F# PurelyFunctionalDataStructures WeightBiasedLeftistHeap ex 3.4

797 views Asked by At

I'm working on Okasaki's Purely Functional Data Structures and trying to build F# implementations of things. I'm also going through the exercises listed in the book (some are pretty challenging). Well I'm stuck on exercise 3.4 which calls for modifying the merge function of the WeightBiasedLeftistHeap such that it executes in a single pass as opposed to the original 2 pass implementation.

I haven't been able to figure out how to do this yet and was hoping for some suggestions. There was another post here on SO where a guy does it in SML by pretty much inlining the makeT function. I started out going this route (in the commented section 3.4 First Try. But abandoned that approach because I thought that this really wasn't executing in a single pass (it still goes 'till reaching a leaf then unwinds and rebuilds the tree). Am I wrong in interpreting that as still being a two pass merge?

Here is a link to my complete implementation of WeightBiasedLeftistHeap.
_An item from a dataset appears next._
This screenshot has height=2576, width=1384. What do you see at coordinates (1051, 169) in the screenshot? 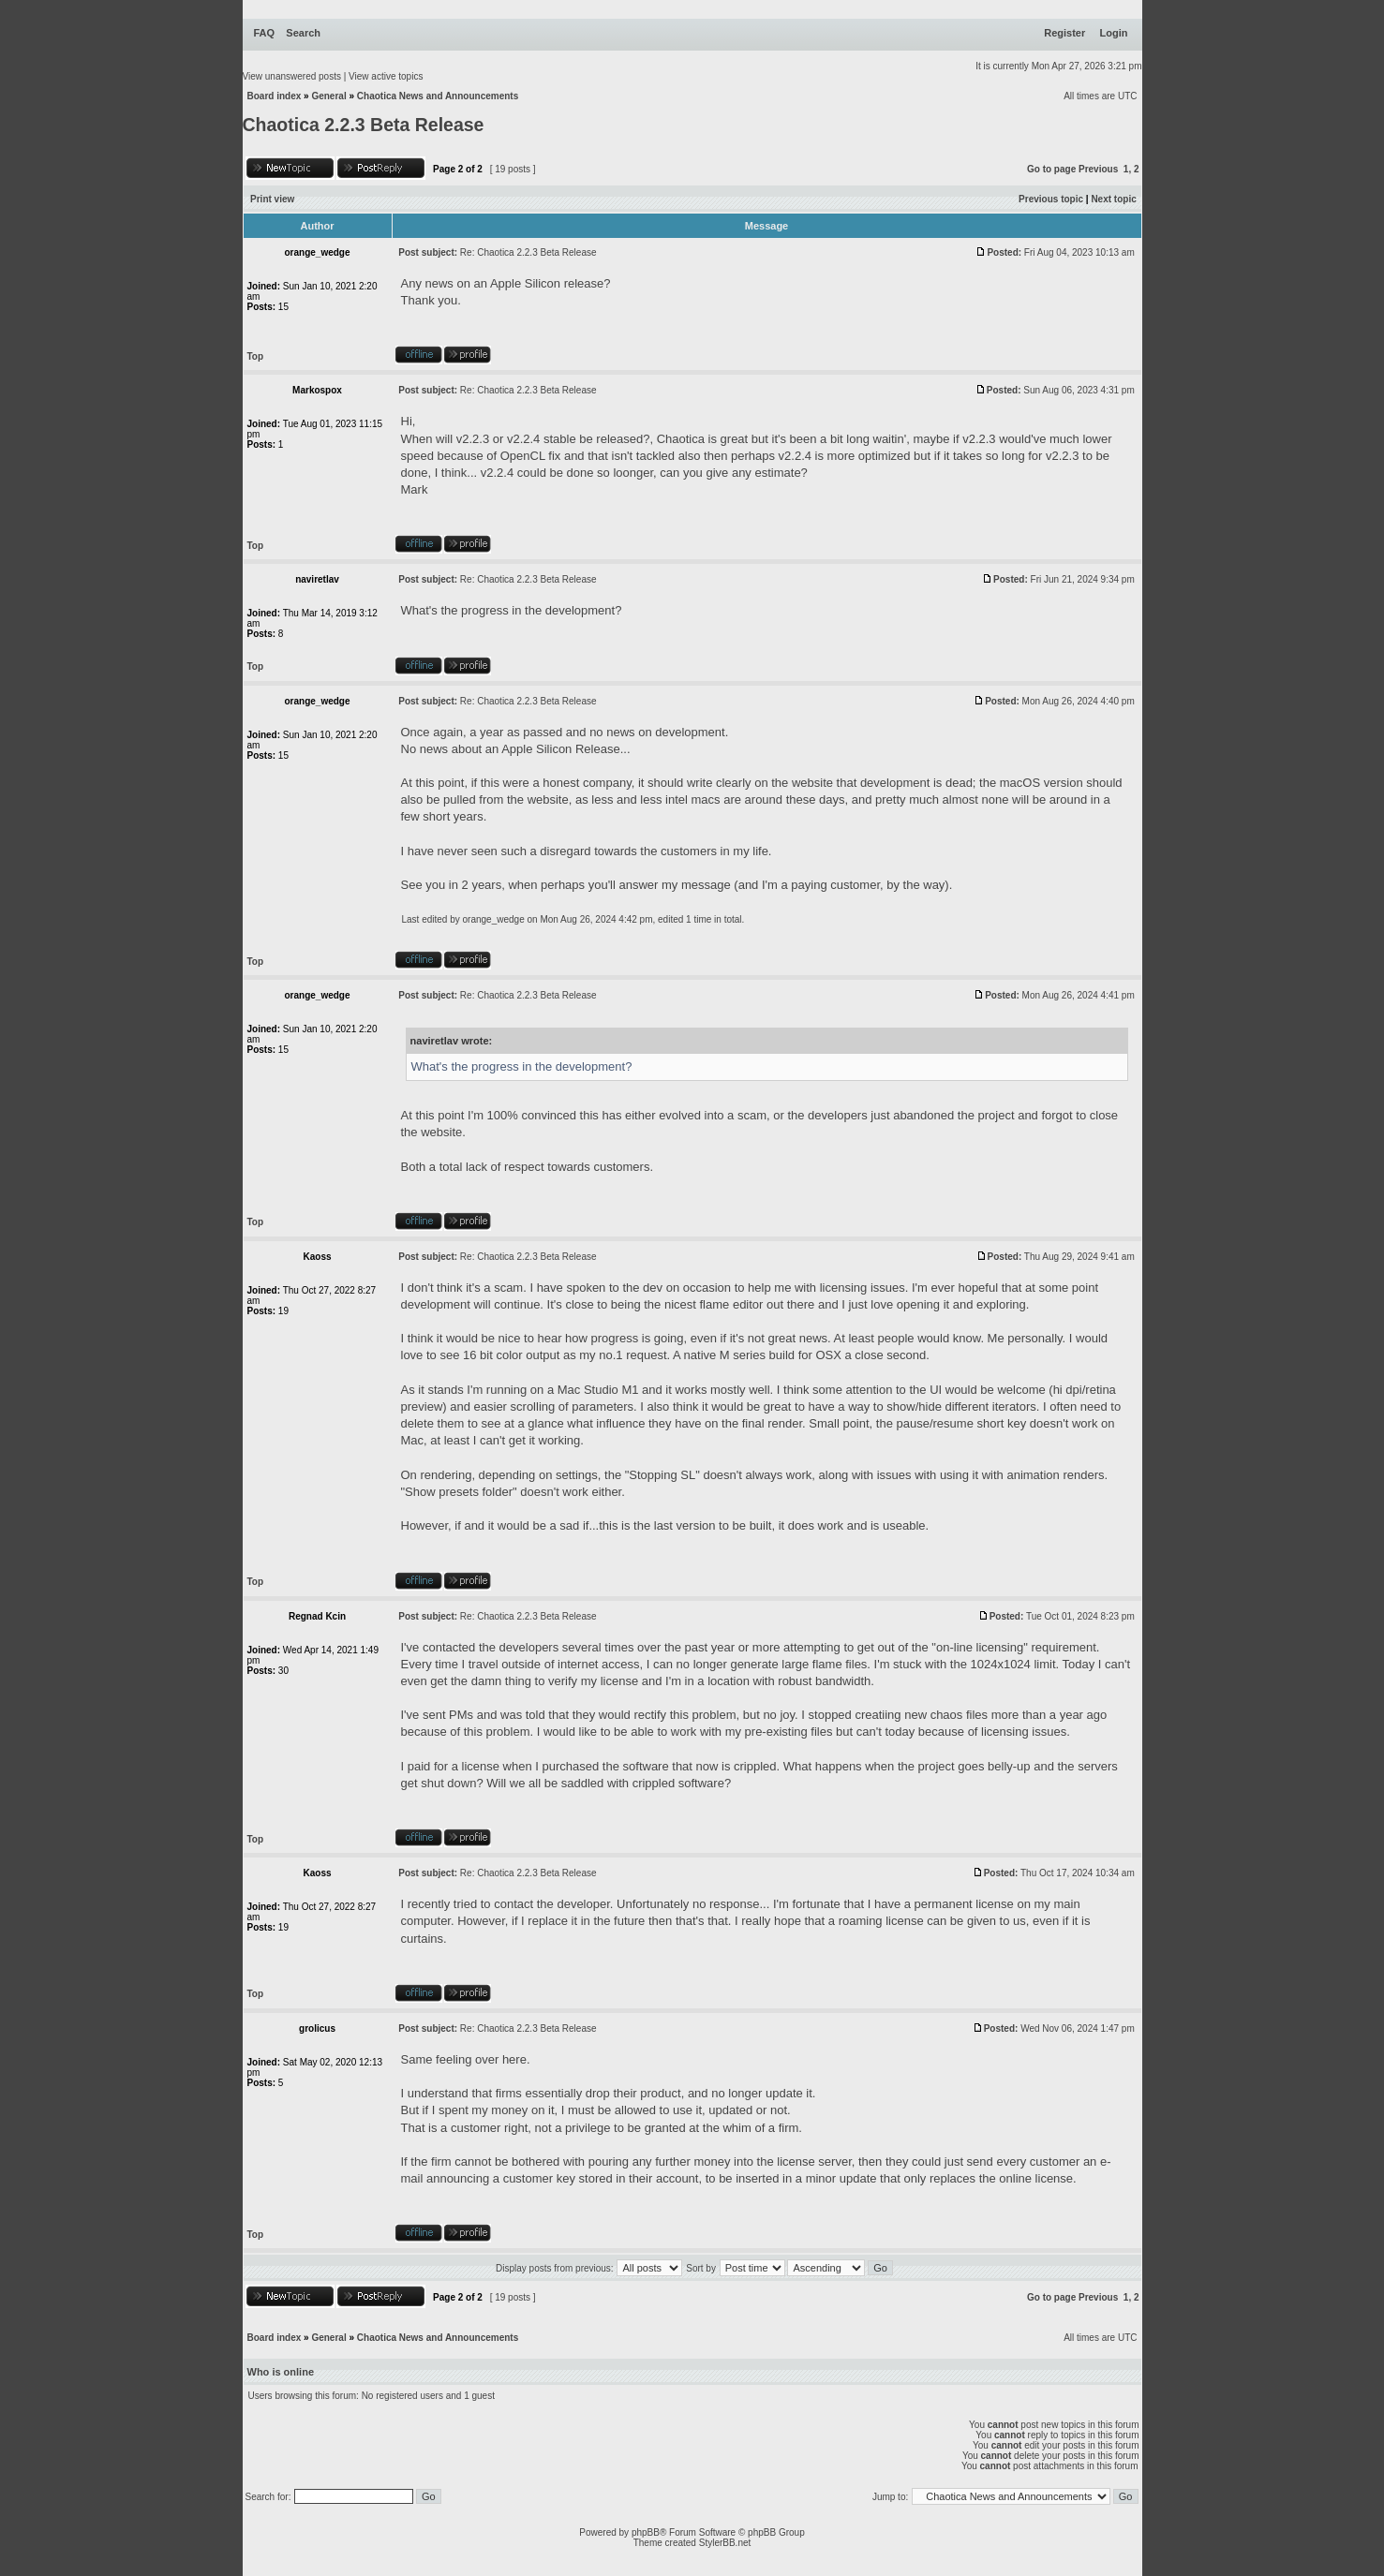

Here are my failed attempts to do this in F#:

type Heap<'a> =
| E
| T of int * 'a * Heap<'a> * Heap<'a> 

module WeightBiasedLeftistHeap =
    exception EmptyException

    let weight h =
        match h with
        | E -> 0
        | T(w, _,_,_) -> w

    let makeT x a b =
        let weightA = weight a
        let weightB = weight b
        if weightA >= weightB then
            T(weightA + weightB + 1, x, a, b)
        else
            T(weightA + weightB + 1, x, b, a)

    // excercise 3.4 first try
    //    let rec merge3_4 l r =
    //        match l,r with
    //        | l,E -> l
    //        | E,r -> r
    //        | T(_, lx, la, lb) as lh, (T(_, rx, ra, rb) as rh) ->
    //            if lx <= rx then
    //                let right = merge3_4 lb rh
    //                let weightA = weight la
    //                let weightB = weight right
    //
    //                if weightA >= weightB then
    //                    T(weightA + weightB + 1, lx, la, right)
    //                else
    //                    T(weightA + weightB + 1, lx, right, la)
    //            else
    //                let right = merge3_4 lh rb
    //                let weightA = weight ra
    //                let weightB = weight right
    //
    //                if weightA >= weightB then 
    //                    T(weightA + weightB + 1, rx, ra, right)
    //                else
    //                    T(weightA + weightB + 1, rx, right, ra)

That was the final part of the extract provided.